Larchmont  is a village located within the Town of Mamaroneck in Westchester County, New York, approximately  northeast of Midtown Manhattan. The population of the village was 5,864 at the 2010 census. In February 2019, Bloomberg ranked Larchmont as the 15th wealthiest place in the United States and the third wealthiest in New York.

History

Colonial period
Originally inhabited by the Siwanoy (an Algonquian tribe), Larchmont was explored by the Dutch in 1614. In 1661, John Richbell, a merchant from Hampshire, England, traded a minimal amount of goods and trinkets with the Siwanoy in exchange for land that is today known as the Town of Mamaroneck. The purchase included three peninsulas of land that lay between the Mamaroneck River to the east and Pelham Manor to the west. The east neck is now known as Orienta while the middle neck is what is now known as Larchmont Manor. The third neck was later sold and is now known as Davenport Neck in New Rochelle. The purchase was contested by Thomas Revell who, one month following Richbell's purchase, bought the land from the Siwanoy at a higher price. Richbell petitioned Governor Stuyvesant, Director General of the Colonies of the New Netherland, and Richbell was issued the land patent in 1662. In 1664 Great Britain took control of the colonies and Richbell received an English title for his lands in 1668 whereupon he began to encourage settlement. In 1675 Richbell leased his "Middle Neck" to his brother however when he died in 1684 none of his original property remained in his name. In 1700, Samuel Palmer, who had been elected the Town's first supervisor in 1697, obtained the original leases on the "Middle Neck", and in 1722 the Palmer family obtained full title to the land which included what is now the Incorporated Village of Larchmont.

Larchmont's oldest and most historic home, the "Manor House" on Elm Avenue, was built in 1797 by Peter Jay Munro.

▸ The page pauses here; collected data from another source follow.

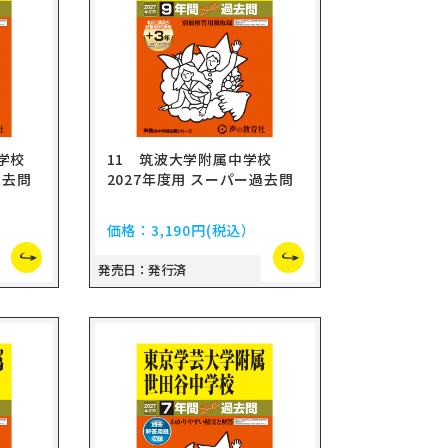
中学校
11 筑波大学附属中学校
過去問
2027年度用 スーパー過去問
価格：
3,190円
(税込）
発売日：発行済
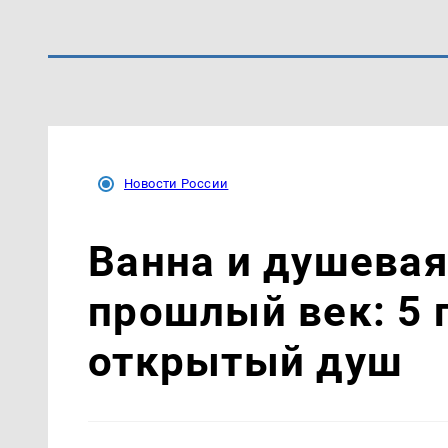
Новости России
Ванна и душевая
прошлый век: 5 
открытый душ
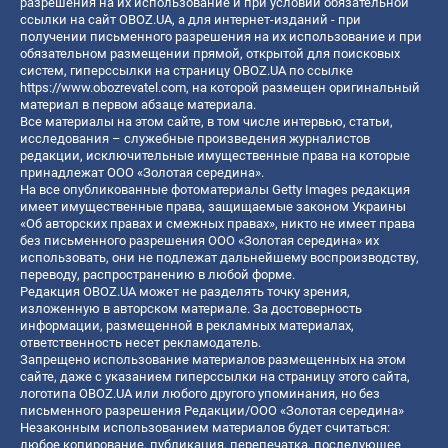
разрешения на их использование и при условии обязательной
ссылки на сайт OBOZ.UA, а для интернет-изданий - при
получении письменного разрешения на их использование и при
обязательном размещении прямой, открытой для поисковых
систем, гиперссылки на страницу OBOZ.UA по ссылке
https://www.obozrevatel.com
, на которой размещен оригинальный
материал в первом абзаце материала.
Все материалы на этом сайте, в том числе интервью, статьи,
исследования – служебные произведения журналистов
редакции, исключительные имущественные права на которые
принадлежат ООО «Золотая середина».
На все опубликованные фотоматериалы Getty Images редакция
имеет имущественные права, защищаемые законом Украины
«Об авторских правах и смежных правах», никто не имеет права
без письменного разрешения ООО «Золотая середина» их
использовать, они не подлежат дальнейшему воспроизводству,
переводу, распространению в любой форме.
Редакция OBOZ.UA может не разделять точку зрения,
изложенную в авторском материале. За достоверность
информации, размещенной в рекламных материалах,
ответственность несет рекламодатель.
Запрещено использование материалов размещенных на этом
сайте, даже с указанием гиперссылки на страницу этого сайта,
логотипа OBOZ.UA или любого другого упоминания, но без
письменного разрешения Редакции/ООО «Золотая середина»
Незаконным использованием материалов будет считаться:
любое копирование, публикация, перепечатка, последующее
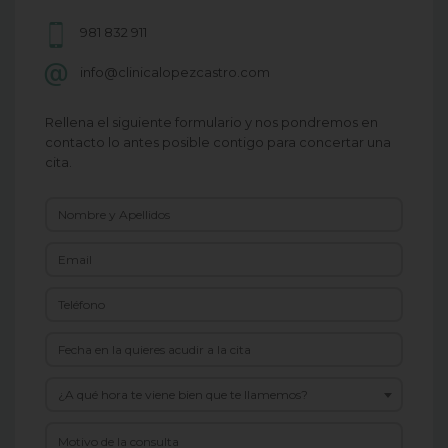
981 832 911
info@clinicalopezcastro.com
Rellena el siguiente formulario y nos pondremos en
contacto lo antes posible contigo para concertar una
cita.
¿A qué hora te viene bien que te llamemos?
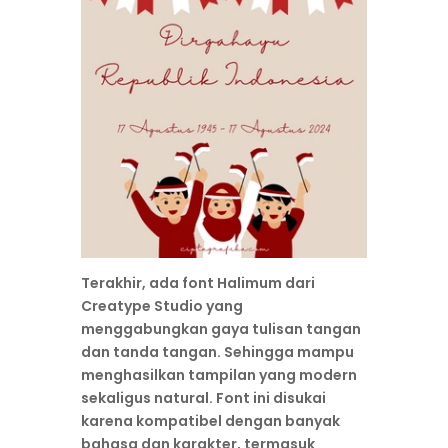
Terakhir, ada font Halimum dari
Creatype Studio yang
menggabungkan gaya tulisan tangan
dan tanda tangan. Sehingga mampu
menghasilkan tampilan yang modern
sekaligus natural. Font ini disukai
karena kompatibel dengan banyak
bahasa dan karakter, termasuk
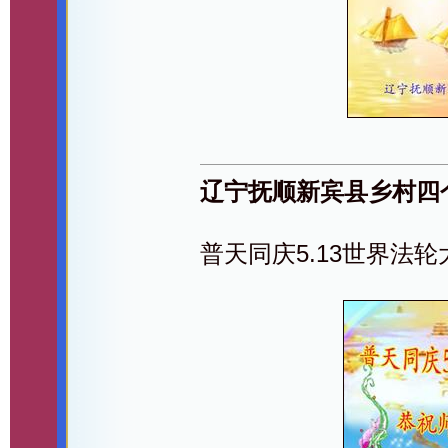
辽宁抚顺新宾县乡村四
普天同庆5.13世界法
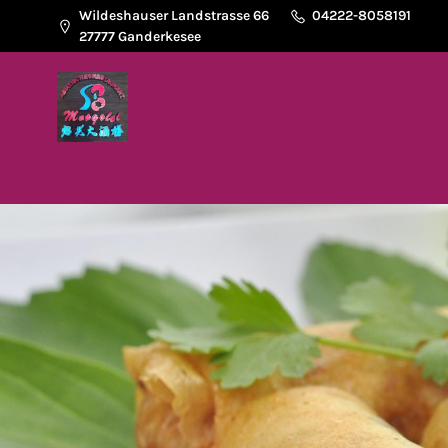
Wildeshauser Landstrasse 66
04222-8058191
27777 Ganderkesee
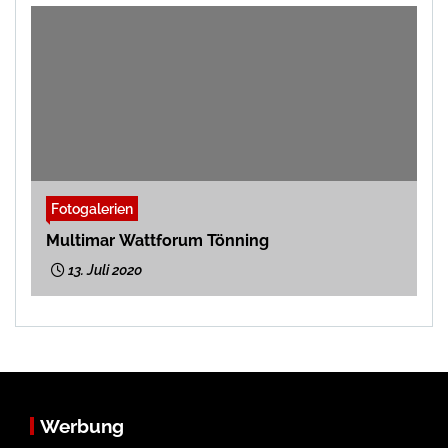
Fotogalerien
Multimar Wattforum Tönning
13. Juli 2020
Werbung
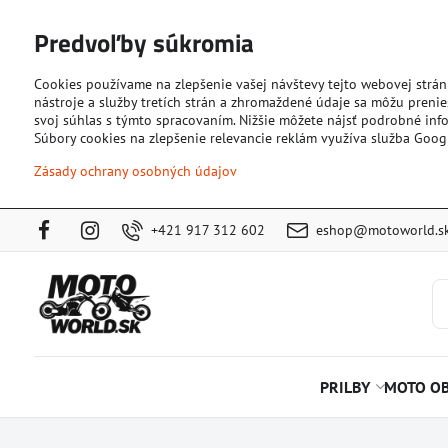
Predvoľby súkromia
Cookies používame na zlepšenie vašej návštevy tejto webovej strán
nástroje a služby tretích strán a zhromaždené údaje sa môžu prenies
svoj súhlas s týmto spracovaním. Nižšie môžete nájsť podrobné info
Súbory cookies na zlepšenie relevancie reklám využíva služba Goog
Zásady ochrany osobných údajov
+421 917 312 602
eshop@motoworld.s
PRILBY
MOTO OB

Munro was the nephew of John Jay, the first Chief Justice of the United States Supreme Court, and was later adopted by Jay. At the beginning of the 19th century, Munro was active in the abolitionist movement, helping to found the New York State Manumission Society, along with his uncle and Alexander Hamilton. In 1795 Munro had purchased much of the land owned by Samuel Palmer and by 1828 he owned all of the "Middle Neck" south of the Post Road and much of the land north of the Post Road as well. Munro later became a lawyer with Aaron Burr's law firm and built a home in Larchmont Manor known as the Manor House. Munro's house faced towards the Boston Post Road (the back is now used as the front), which tended to generate a lot of dust in summer months. To combat this, his gardener imported a Scottish species of larch trees that were known to be fast growing. These were planted along the front of the property, eventually giving the village its name.

Summer resort
When Munro died in 1833, his son Henry inherited the property which he subsequently lost and sold at auction in 1845 to Edward Knight Collins, owner of a steamship line. By the end of the Civil War in 1865, Collins had gone bankrupt and his estate was put up for auction and purchased by Thompson J.S. Flint. Flint divided the estate into building lots and called his development company the Larchmont Manor Company. Flint converted the Munro Mansion into an inn for prospective buyers and reserved some waterfront land for use as a park for the future residents of the Manor. After 1872 the area became a popular summer resort for wealthy New Yorkers. The arrival of the New York & New Haven Railroad replaced the stagecoach and steamboat as the main mode of transportation to and from New York City, making it much easier to commute and thus, modernizing travel which ultimately helped develop much of Westchester from farmland into suburbs by the 1900s.

Establishment of village
The New York legislature created Mamaroneck as a town in 1788, which includes a part of the Village of Mamaroneck, The Village of Larchmont, and the unincorporated area in the Town of Mamaroneck. This three part division occurred in the 1890s to meet the growing demand for municipal services which the town could not provide. At the time, a town was defined as only being able to provide basic government functions leaving residents of Larchmont in need of adequate water supply, sewage disposal, garbage collection, and police and fire protection. In 1891 the residents of Larchmont Manor obtained a charter from the legislature in which they incorporated that section of Town into a village. In order to comply with a law requiring incorporated villages to have at least 300 inhabitants per square mile, the boundaries of the newly incorporated Larchmont village were expanded beyond the Manor's  to include land to its north and south of the railroad, and east to Weaver Street.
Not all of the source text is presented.